Whichever way you go, have an enjoyable ride.
Send me a PM if you want more information about the guides I mentioned.
Thank you very much for your reply, and sorry for my late answer.
The ittinerary you proposed sounds quite interesting.
Do you know how long is the ride form Kampong Cham to Battambang?
I would love to go to Kampot but I think we'd better give up the idea of going as it's going to be too short of time...
#9 moonflower5 has been a member since 7/2/2011. Posts: 5
The bus trip from Kampong Cham to Phnom Penh took two and a half hours. From Phnom Penh to Battambang was around 7 hours. We didn't do that in one day, though did something similar (Kep > Phnom Penh > Battambang).

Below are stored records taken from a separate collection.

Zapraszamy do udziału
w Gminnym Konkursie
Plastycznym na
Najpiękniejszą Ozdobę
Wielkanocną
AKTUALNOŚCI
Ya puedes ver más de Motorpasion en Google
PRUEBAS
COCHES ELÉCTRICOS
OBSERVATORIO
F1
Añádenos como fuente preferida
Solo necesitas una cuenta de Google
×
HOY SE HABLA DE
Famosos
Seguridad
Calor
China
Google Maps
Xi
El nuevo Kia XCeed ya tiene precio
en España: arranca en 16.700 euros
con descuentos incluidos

Both legs were on the same bus line (Phnom Penh Sorya), which I would recommend for three reasons. 1) It's a decent, reliable bus company. 2) Using the same bus company all the way means not changing bus stations in Phnom Penh. 3) Sorya is a bus line that, while used by foreign travelers, is still mainly a Khmer bus service (and thus, Khmer bus experience).
You'll get one ticket for the Kampong Cham > PP segment and a second ticket for the PP > Battambang segment, with a lay-over in Phnom Penh at the Sorya bus station near Psar Thmei. We were at the Phnom Penh station between busses around an hour and a half or two hours. It was pretty entertaining. The choreography of moving busses in and out of the place is quite the thing to see. Food and water are sold there, and of course there are many, many (mostly Khmer) people waiting there for their bus. Great people watching.

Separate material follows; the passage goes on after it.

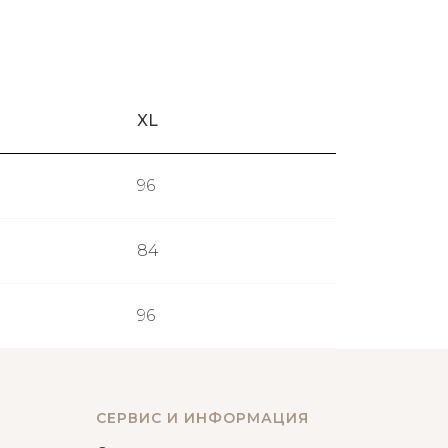
XL
96
84
96
СЕРВИС И ИНФОРМАЦИЯ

You'll just need to be aware of what bus you are looking for to get to Battambang. The paper signs in the front windows of the busses are not always accurate or informative. After you arrive at the station and get settled somewhere with your things, get out your ticket and show it to one of the men in a Sorya vest, who is directing people onto busses. He, or one of his cohorts, can help you know which bus to get on and when to queue up. Your departing bus likely won't arrive at the station very long before it is supposed to leave. As you will see, they don't have a lot of space there to have busses stacked up for long. They really move them in and move them out pretty rapidly.
A couple of other things about bus travel in Cambodia. The busses (Sorya, at least) do not have toilets on board. They do stop from time to time, so even though I personally am given to rather frequent toilet stops, I didn't find it to be an issue. Meals are included in your bus fare. On longer rides (i.e., Phnom Penh > Battambang), there will probably be two stops. The bus pulls up in front of a building that's really a large open hall with lots of seating within. Generally, off to one side, inside or out, is a line of serving tables, with people doling out typical Khmer food. This is the "included" meal. There also are usually other folks, not associated with the bus company, selling various kinds of food and drink just outside the building.

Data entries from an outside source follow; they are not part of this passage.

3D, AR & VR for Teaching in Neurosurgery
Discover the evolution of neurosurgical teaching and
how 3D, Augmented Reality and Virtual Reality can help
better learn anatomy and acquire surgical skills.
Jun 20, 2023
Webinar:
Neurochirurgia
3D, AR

Given your available time, I think it's good to forego Kampot this time.
Thank you so much for your help!
It's really useful to me!
Only one month left to go...
I think we will have to go back to Cambodia, as there is a lot to see and we will be there too short this time....
Thank you again for your help.
#11 moonflower5 has been a member since 7/2/2011. Posts: 5
Happy to do it. Yes, go again. It's a beautiful country, and much to see everywhere.
BTW, I have to go back to Watchray's post (#5 above): "Phnom Penh is just a city but a smaller city compared to other country." No, it's not as large as Bangkok or Singapore (thank heavens), but it is a fascinating Cambodian city in the midst of huge changes, and more worth seeing than skipping. It provides a good contrast with places like Kampong Cham and Battambang. And those bus stops along the way.